WORK INSTRUCTION: Look through the data below, and copy each line that carries the word "Centimetri".
______
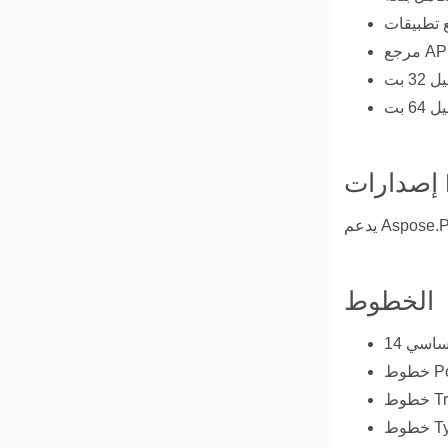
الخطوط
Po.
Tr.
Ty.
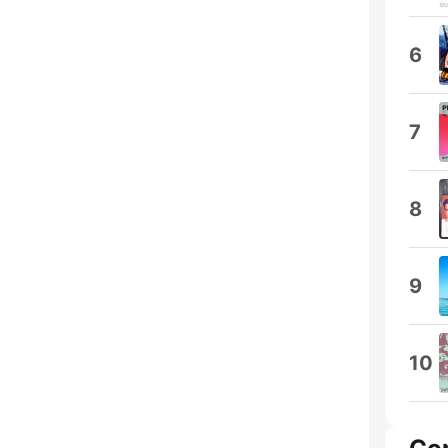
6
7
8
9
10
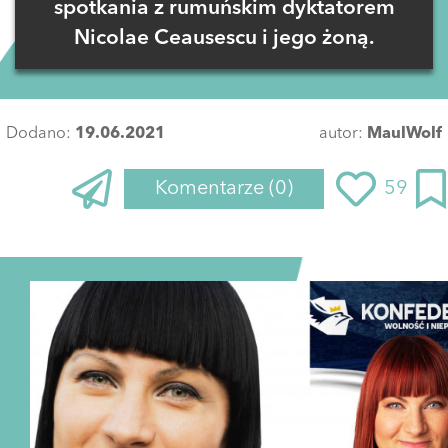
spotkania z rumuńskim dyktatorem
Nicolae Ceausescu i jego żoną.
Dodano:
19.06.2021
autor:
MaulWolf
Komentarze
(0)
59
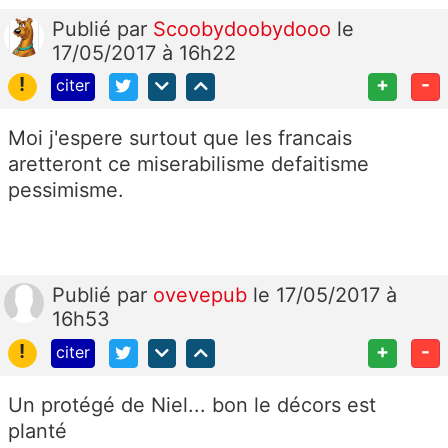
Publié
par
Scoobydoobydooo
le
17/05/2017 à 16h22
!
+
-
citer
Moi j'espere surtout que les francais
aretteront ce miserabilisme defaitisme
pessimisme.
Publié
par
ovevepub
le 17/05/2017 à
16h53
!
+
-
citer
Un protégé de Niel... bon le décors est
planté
______
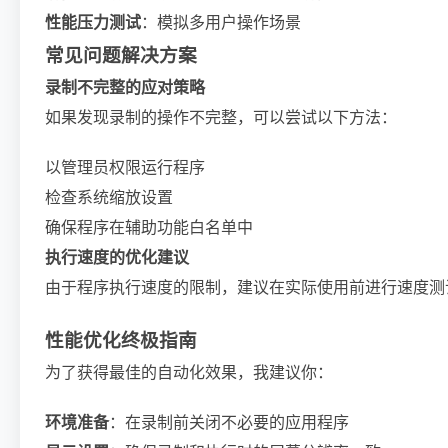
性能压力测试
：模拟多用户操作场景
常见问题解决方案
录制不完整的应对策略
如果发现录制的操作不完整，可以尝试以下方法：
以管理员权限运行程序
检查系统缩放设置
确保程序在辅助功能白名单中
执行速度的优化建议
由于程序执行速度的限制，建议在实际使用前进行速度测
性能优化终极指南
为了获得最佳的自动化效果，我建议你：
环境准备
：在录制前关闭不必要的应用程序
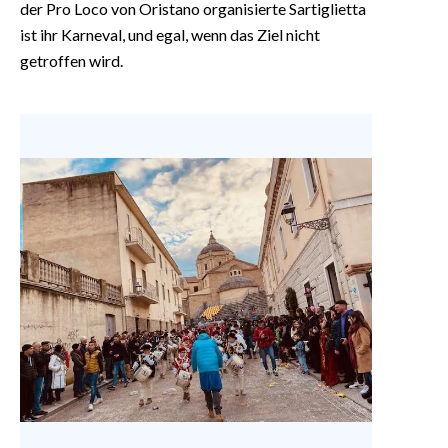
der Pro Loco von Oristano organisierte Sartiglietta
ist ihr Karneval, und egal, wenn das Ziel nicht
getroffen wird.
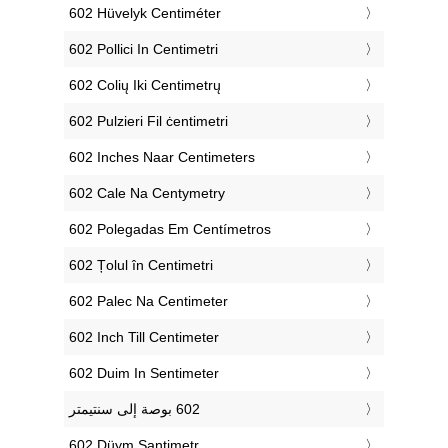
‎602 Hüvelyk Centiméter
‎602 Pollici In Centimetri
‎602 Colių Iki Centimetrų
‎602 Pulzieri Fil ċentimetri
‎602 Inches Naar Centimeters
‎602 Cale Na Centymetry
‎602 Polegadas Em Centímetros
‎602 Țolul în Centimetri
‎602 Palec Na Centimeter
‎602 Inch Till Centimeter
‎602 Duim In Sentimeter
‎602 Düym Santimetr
______
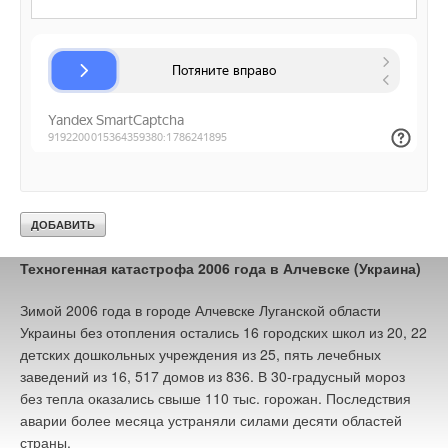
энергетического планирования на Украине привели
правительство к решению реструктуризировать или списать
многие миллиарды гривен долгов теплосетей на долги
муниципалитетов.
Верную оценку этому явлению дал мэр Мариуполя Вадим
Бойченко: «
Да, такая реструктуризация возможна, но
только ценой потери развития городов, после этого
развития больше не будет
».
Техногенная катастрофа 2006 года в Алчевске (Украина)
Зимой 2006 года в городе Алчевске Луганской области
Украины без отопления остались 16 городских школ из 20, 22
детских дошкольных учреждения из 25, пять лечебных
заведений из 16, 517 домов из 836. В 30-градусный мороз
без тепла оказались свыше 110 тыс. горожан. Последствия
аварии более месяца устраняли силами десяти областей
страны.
______
ANSWER TO THIS EXERCISE:
‎602 Pollici In Centimetri
‎602 Țolul în Centimetri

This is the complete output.